I'm sitting on my bed in a cold dorm room at the Rabbit lake mine site. Its 8:57 PM. Despite how far north we are, (about a 45 minute flight past La Ronge,) the weather was pretty mild for mid-December. I assume I have to enjoy the small comforts during my stay, lest I go insane.

The day began as my profundity for packing light was shamed by the airline check-in when they informed me that my bag weighed 26 pounds, and thus was 6 pounds overweight. Apart from wondering what the hell I packed that was so heavy, I pondered why my supplies for a week's stay could only weigh as much as a stout 2 year old. Then I saw the plane and pondered no further.

I'm pretty sure I could pull one of these planes down the runway by myself given a length of rope and a desire to enter muscleman competitions. After cramming 20 of us on this thing, we were on our way. The mood on the plane was somber. I felt like declaring "Once more unto the breach dear friends" as we took off into a blizzard, but decided that might get me beat up.

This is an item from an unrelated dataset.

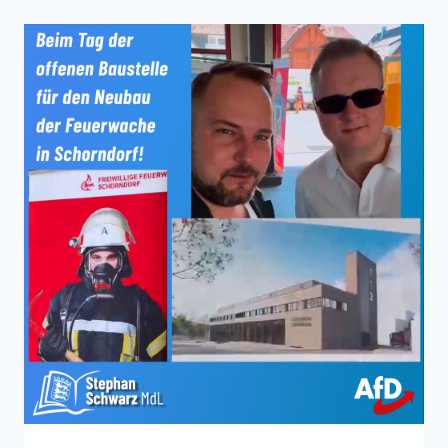
SCHWERBEHINDERTER
MENSCHEN
KONSEQUENTER
VORANBRINGEN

Cameco sites are kind of like summer camp for kids whose parents don't know what fun is. I haven't been here but 5 hours, and already I'm staggered by the depths of bureaucracy. Everyone is in charge, yet nobody knows what's going on. So most of today was spent sitting around waiting for news of our arrival to spread to every relevant corner of the site, lest one office worker be left out and revealed as superfluous.

The room in I now dwell in feels abandoned. My night lights strobe and sputter as if brought in from the set of the movie Doom. The 9 inch television, (which I'm told I was lucky to have,) just wails at me sharply when I turn it on. Its high-pitched shriek suggests that I have woken it to some fresh hell, and that it would rather die than exist here for another second. Mercifully, I pulled the plug. I'm told all of C wing is like this, and that I should stop being such a little bitch.

That said, why is half of my wardrobe padlocked shut? What's in there? Narnia? Because if it's just toilet paper, I could really use it. There's apparently a toilet paper famine here right now.

The food is pretty good though. Score one for the small comforts.


Tuesday: December 13th

Hours: 6:30am - 9:00pm

I snap awake to a cruel 5:30am alarm. I've only had 4 hours sleep, but it's a small price to pay for a bottomless plate of morning bacon. You win this round Cameco.

But just as I began to ascend Mt. Bacon, I was informed we had to rush to catch the essential 6:30am safety meeting. Off we ventured into a morning wind that could charitably be described as "brisk". It would be another 20 minutes of sitting around before the meeting actually started.

"That's Cameco for ya," Chris quipped, "hurry up and wait."

Finally our actual job began. We had to replace a panel and about 100 devices in the residential quarters for long-term employees. These quarters may as well have been Valhalla: queen-sized beds, flat-screen televisions, a functioning fire system, carpeting...

Meanwhile, in cell-block C, someone decided to remove all the shower curtains from the men's washroom. I dropped the soap in the shower and had vivid "Oz" flashbacks. I snapped out of it yelling "LOLLIPOP GUILD, NO!" Some native guys looked at me funny. I may have just sullied the reputation of white people forever.

Actually the prison analogy isn't quite fair. It's more like an unkempt trailer park. If all the trailers were welded together into one big trailer.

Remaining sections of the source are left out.